DATASET RECORDS:
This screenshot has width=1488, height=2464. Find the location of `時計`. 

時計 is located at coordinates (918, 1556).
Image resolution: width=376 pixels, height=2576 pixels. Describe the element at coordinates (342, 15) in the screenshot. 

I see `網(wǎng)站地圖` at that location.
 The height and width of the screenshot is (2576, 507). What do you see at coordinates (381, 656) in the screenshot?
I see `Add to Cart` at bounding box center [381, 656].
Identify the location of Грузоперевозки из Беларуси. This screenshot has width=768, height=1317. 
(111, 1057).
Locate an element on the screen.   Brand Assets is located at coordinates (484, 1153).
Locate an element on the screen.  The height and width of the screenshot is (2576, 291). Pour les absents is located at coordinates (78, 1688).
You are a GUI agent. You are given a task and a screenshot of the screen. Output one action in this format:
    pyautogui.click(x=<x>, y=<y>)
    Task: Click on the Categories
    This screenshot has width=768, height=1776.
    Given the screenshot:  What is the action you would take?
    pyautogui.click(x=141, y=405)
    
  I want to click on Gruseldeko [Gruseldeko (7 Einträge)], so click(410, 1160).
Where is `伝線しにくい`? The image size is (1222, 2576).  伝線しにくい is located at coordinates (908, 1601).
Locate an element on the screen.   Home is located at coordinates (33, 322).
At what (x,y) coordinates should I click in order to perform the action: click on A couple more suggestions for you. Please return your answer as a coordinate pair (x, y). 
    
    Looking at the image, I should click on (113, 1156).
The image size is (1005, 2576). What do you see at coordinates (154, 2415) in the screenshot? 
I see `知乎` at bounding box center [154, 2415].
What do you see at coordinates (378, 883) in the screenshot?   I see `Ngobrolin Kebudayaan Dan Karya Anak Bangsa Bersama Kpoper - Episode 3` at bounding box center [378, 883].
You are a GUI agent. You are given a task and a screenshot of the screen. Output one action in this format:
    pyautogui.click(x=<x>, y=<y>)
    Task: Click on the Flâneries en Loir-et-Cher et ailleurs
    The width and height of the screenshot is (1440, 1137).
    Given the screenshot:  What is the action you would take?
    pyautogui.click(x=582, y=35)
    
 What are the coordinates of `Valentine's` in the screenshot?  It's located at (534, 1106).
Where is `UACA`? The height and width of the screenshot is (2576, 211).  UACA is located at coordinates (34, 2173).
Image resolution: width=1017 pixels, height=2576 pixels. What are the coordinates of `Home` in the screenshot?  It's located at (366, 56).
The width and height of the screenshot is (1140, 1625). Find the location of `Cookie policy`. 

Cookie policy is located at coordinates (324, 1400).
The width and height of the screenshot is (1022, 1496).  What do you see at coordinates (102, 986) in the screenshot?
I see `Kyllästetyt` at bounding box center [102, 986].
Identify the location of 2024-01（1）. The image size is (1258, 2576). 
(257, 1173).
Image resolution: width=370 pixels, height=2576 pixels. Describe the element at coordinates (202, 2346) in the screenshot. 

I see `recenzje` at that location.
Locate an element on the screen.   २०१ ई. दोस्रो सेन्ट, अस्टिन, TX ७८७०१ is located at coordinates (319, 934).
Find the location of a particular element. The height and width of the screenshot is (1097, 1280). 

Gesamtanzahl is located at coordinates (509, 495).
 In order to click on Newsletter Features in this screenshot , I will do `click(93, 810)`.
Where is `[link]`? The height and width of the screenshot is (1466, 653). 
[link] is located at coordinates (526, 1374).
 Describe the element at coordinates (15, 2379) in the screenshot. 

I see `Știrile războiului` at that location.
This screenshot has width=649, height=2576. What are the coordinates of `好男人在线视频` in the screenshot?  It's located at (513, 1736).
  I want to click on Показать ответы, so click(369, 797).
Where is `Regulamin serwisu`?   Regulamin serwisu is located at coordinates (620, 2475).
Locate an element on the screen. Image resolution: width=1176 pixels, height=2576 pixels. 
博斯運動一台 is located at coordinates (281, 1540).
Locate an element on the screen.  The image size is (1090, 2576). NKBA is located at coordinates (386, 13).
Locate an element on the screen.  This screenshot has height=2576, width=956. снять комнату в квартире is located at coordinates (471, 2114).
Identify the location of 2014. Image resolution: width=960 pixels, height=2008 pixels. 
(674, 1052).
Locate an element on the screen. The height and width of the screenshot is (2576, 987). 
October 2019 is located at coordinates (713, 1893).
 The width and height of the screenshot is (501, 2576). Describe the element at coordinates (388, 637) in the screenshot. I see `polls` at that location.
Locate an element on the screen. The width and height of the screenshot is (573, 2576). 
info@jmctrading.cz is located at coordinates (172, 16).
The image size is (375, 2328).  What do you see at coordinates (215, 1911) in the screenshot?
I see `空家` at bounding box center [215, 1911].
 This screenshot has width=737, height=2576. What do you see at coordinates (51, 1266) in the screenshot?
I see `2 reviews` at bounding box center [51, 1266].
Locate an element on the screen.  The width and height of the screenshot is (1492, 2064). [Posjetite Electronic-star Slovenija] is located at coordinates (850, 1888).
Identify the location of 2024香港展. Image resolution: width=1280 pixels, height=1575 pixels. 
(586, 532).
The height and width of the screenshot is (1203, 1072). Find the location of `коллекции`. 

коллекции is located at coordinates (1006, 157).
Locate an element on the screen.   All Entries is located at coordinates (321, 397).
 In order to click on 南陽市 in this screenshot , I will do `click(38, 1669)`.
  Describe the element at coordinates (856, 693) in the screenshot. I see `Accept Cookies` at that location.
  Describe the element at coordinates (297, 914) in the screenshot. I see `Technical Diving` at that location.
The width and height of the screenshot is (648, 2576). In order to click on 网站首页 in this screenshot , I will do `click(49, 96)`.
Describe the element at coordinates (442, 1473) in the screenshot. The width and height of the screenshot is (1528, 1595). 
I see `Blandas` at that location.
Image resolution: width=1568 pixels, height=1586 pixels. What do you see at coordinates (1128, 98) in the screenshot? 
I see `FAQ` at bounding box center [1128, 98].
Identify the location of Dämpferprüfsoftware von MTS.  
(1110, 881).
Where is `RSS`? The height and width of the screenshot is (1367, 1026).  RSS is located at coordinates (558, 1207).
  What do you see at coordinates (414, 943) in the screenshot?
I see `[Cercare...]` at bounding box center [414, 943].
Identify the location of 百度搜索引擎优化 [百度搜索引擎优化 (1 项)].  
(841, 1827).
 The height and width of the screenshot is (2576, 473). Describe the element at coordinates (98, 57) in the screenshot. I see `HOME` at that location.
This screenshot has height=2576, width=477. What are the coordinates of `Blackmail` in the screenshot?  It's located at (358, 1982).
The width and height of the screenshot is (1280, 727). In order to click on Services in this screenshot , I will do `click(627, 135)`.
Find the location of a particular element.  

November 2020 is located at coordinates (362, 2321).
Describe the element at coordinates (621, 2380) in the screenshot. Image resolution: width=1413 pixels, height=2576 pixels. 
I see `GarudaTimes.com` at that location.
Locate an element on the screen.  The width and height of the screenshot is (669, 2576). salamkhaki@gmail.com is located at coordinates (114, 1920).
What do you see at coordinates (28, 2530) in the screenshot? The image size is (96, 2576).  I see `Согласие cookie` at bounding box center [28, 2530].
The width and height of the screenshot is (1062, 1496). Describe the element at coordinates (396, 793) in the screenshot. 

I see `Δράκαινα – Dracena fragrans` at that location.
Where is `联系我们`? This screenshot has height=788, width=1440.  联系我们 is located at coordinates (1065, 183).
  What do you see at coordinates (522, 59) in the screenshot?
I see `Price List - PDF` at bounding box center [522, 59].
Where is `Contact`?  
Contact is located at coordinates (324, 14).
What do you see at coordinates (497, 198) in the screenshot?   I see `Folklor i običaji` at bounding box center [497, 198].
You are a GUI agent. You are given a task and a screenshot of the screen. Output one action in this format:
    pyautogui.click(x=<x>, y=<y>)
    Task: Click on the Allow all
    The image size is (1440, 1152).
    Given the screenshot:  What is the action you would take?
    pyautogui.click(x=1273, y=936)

ABOUT THIS TASK: Produce a verbatim copy of the lines from the one holding "What do you see at coordinates (28, 2530)" to the final line of the data, and nothing more.

RESULT OF THE EXERCISE:
What do you see at coordinates (28, 2530) in the screenshot? The image size is (96, 2576).  I see `Согласие cookie` at bounding box center [28, 2530].
The width and height of the screenshot is (1062, 1496). Describe the element at coordinates (396, 793) in the screenshot. 

I see `Δράκαινα – Dracena fragrans` at that location.
Where is `联系我们`? This screenshot has height=788, width=1440.  联系我们 is located at coordinates (1065, 183).
  What do you see at coordinates (522, 59) in the screenshot?
I see `Price List - PDF` at bounding box center [522, 59].
Where is `Contact`?  
Contact is located at coordinates (324, 14).
What do you see at coordinates (497, 198) in the screenshot?   I see `Folklor i običaji` at bounding box center [497, 198].
You are a GUI agent. You are given a task and a screenshot of the screen. Output one action in this format:
    pyautogui.click(x=<x>, y=<y>)
    Task: Click on the Allow all
    The image size is (1440, 1152).
    Given the screenshot:  What is the action you would take?
    pyautogui.click(x=1273, y=936)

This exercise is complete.